**Required action:**
Produce as output only the lines below starting at the line with "AZERBAJDŽAN" and continuing through the line with "0 EURO SOUVENIR 2025", each one exactly as written.
+ + + + +
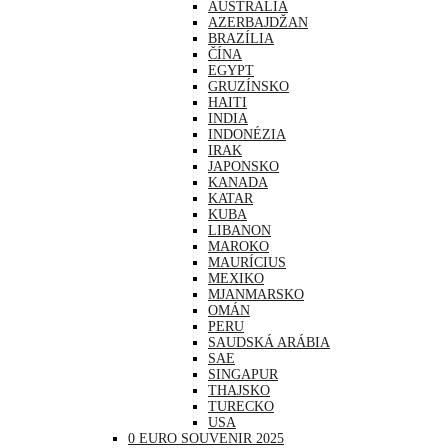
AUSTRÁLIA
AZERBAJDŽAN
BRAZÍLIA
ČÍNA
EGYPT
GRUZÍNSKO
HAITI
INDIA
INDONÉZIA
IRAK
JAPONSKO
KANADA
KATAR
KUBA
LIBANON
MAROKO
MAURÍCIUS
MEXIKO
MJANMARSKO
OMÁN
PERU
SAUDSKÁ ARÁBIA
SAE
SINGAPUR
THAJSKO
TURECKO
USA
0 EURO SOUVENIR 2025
+ + + + +
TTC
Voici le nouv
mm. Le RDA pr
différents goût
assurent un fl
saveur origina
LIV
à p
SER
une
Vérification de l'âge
+ + + + +
**Response to this task:**
AZERBAJDŽAN
BRAZÍLIA
ČÍNA
EGYPT
GRUZÍNSKO
HAITI
INDIA
INDONÉZIA
IRAK
JAPONSKO
KANADA
KATAR
KUBA
LIBANON
MAROKO
MAURÍCIUS
MEXIKO
MJANMARSKO
OMÁN
PERU
SAUDSKÁ ARÁBIA
SAE
SINGAPUR
THAJSKO
TURECKO
USA
0 EURO SOUVENIR 2025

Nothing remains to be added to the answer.